Proximal Iteration for Nonlinear Adaptive Lasso
Nathan Wycoff, Lisa O. Singh, Ali Arab, Katharine M. Donato
TL;DR
This work develops a unified proximal-gradient framework to debias and structure-sparsify nonlinear models by learning penalty coefficients $\boldsymbol{\lambda}$ jointly with model parameters $\boldsymbol{\beta}$ in an Adaptive Lasso setting. By introducing novel proximal operators for the variable-penalty $\ell_1$ term and its log-regularized form, it enables efficient optimization for general differentiable losses and arbitrary sparsity structures. The authors establish convergence guarantees under a global-descent regime, derive asymptotic properties with diffuse priors, and demonstrate oracle-like performance under appropriate priors.
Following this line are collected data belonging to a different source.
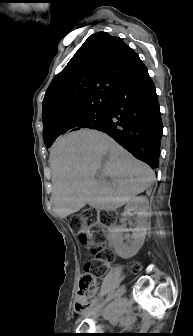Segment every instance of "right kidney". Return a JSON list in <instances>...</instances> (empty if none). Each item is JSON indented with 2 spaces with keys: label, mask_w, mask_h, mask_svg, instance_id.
Returning a JSON list of instances; mask_svg holds the SVG:
<instances>
[{
  "label": "right kidney",
  "mask_w": 193,
  "mask_h": 336,
  "mask_svg": "<svg viewBox=\"0 0 193 336\" xmlns=\"http://www.w3.org/2000/svg\"><path fill=\"white\" fill-rule=\"evenodd\" d=\"M149 202L145 196H138L129 200L125 206L122 216H127L134 211L136 215V227L133 230L132 242L128 244L123 243L122 233L125 231V224L117 228V232L120 238V247L124 250V256L131 257L137 254L140 248L143 246L147 231V219H148V206ZM124 222V219H122Z\"/></svg>",
  "instance_id": "ca27d5eb"
}]
</instances>
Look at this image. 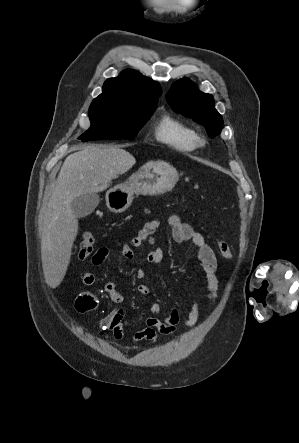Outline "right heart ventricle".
<instances>
[{"instance_id":"e07e8e85","label":"right heart ventricle","mask_w":299,"mask_h":443,"mask_svg":"<svg viewBox=\"0 0 299 443\" xmlns=\"http://www.w3.org/2000/svg\"><path fill=\"white\" fill-rule=\"evenodd\" d=\"M155 139L178 152H193L199 144L196 130L185 121L165 114L156 123Z\"/></svg>"}]
</instances>
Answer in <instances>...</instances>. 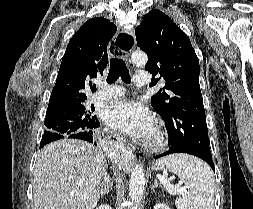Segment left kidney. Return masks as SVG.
I'll list each match as a JSON object with an SVG mask.
<instances>
[{
    "instance_id": "obj_1",
    "label": "left kidney",
    "mask_w": 253,
    "mask_h": 209,
    "mask_svg": "<svg viewBox=\"0 0 253 209\" xmlns=\"http://www.w3.org/2000/svg\"><path fill=\"white\" fill-rule=\"evenodd\" d=\"M154 209H170L167 204L163 203H156Z\"/></svg>"
}]
</instances>
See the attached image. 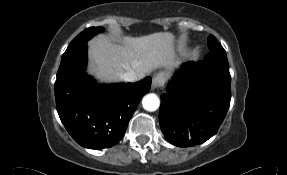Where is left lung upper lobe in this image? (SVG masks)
<instances>
[{"instance_id":"obj_1","label":"left lung upper lobe","mask_w":287,"mask_h":175,"mask_svg":"<svg viewBox=\"0 0 287 175\" xmlns=\"http://www.w3.org/2000/svg\"><path fill=\"white\" fill-rule=\"evenodd\" d=\"M208 47L210 52L205 56L204 60L218 62L229 66L224 48L213 35L208 37Z\"/></svg>"}]
</instances>
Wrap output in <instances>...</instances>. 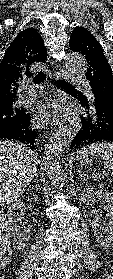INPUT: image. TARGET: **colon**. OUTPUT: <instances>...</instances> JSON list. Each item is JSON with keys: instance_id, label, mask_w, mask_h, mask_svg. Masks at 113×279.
Returning <instances> with one entry per match:
<instances>
[{"instance_id": "colon-1", "label": "colon", "mask_w": 113, "mask_h": 279, "mask_svg": "<svg viewBox=\"0 0 113 279\" xmlns=\"http://www.w3.org/2000/svg\"><path fill=\"white\" fill-rule=\"evenodd\" d=\"M11 250L10 238L6 224L0 214V259L7 257Z\"/></svg>"}]
</instances>
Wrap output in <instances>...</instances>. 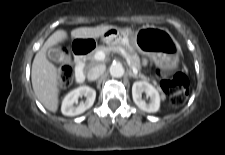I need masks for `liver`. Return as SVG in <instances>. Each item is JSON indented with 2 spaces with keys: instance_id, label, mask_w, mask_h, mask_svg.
<instances>
[{
  "instance_id": "1",
  "label": "liver",
  "mask_w": 225,
  "mask_h": 155,
  "mask_svg": "<svg viewBox=\"0 0 225 155\" xmlns=\"http://www.w3.org/2000/svg\"><path fill=\"white\" fill-rule=\"evenodd\" d=\"M116 28L111 25L99 27H81L71 31L75 39H96L108 30ZM67 32L58 30L53 33L36 53L32 64L31 81L34 93L40 103L49 111L56 112L59 105V85L61 83V70L49 62L46 57L48 48L66 40Z\"/></svg>"
}]
</instances>
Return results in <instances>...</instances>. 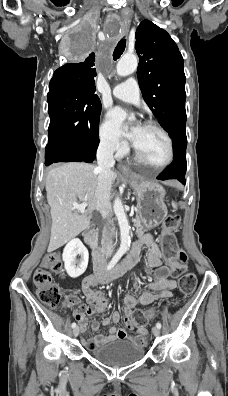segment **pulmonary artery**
Masks as SVG:
<instances>
[{
    "mask_svg": "<svg viewBox=\"0 0 228 396\" xmlns=\"http://www.w3.org/2000/svg\"><path fill=\"white\" fill-rule=\"evenodd\" d=\"M113 95L125 102L139 104L140 88L136 79L129 78L125 82L116 85L112 91Z\"/></svg>",
    "mask_w": 228,
    "mask_h": 396,
    "instance_id": "1",
    "label": "pulmonary artery"
}]
</instances>
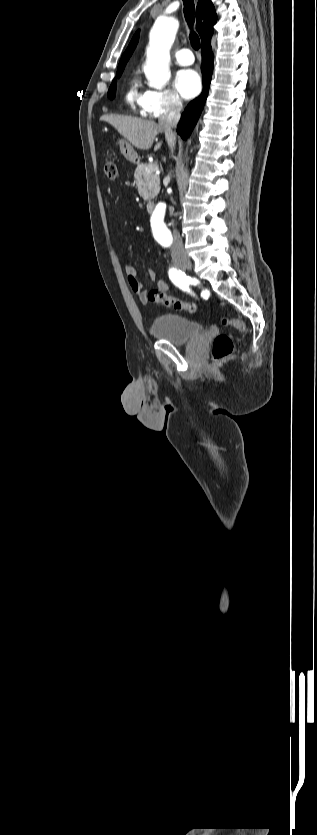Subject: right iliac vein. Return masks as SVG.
<instances>
[{
    "label": "right iliac vein",
    "mask_w": 317,
    "mask_h": 835,
    "mask_svg": "<svg viewBox=\"0 0 317 835\" xmlns=\"http://www.w3.org/2000/svg\"><path fill=\"white\" fill-rule=\"evenodd\" d=\"M174 263H175V266L177 268H180L182 270H191L192 269V263H191L190 259L187 258V257L177 258V259H175Z\"/></svg>",
    "instance_id": "1"
}]
</instances>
Large-scale experiments across non-Gaussian regression, as well as real-world case studies in vaccination behavior and international migration, show competitive speed and improved accuracy, highlighting practical applicability to complex, high-dimensional problems.
Abstract
Augmenting a smooth cost function with an $\ell_1$ penalty allows analysts to efficiently conduct estimation and variable selection simultaneously in sophisticated models and can be efficiently implemented using proximal gradient methods. However, one drawback of the $\ell_1$ penalty is bias: nonzero parameters are underestimated in magnitude, motivating techniques such as the Adaptive Lasso which endow each parameter with its own penalty coefficient. But it's not clear how these parameter-specific penalties should be set in complex models. In this article, we study the approach of treating the penalty coefficients as additional decision variables to be learned in a \textit{Maximum a Posteriori} manner, developing a proximal gradient approach to joint optimization of these together with the parameters of any differentiable cost function. Beyond reducing bias in estimates, this procedure can also encourage arbitrary sparsity structure via a prior on the penalty coefficients. We compare our method to implementations of specific sparsity structures for non-Gaussian regression on synthetic and real datasets, finding our more general method to be competitive in terms of both speed and accuracy. We then consider nonlinear models for two case studies: COVID-19 vaccination behavior and international refugee movement, highlighting the applicability of this approach to complex problems and intricate sparsity structures.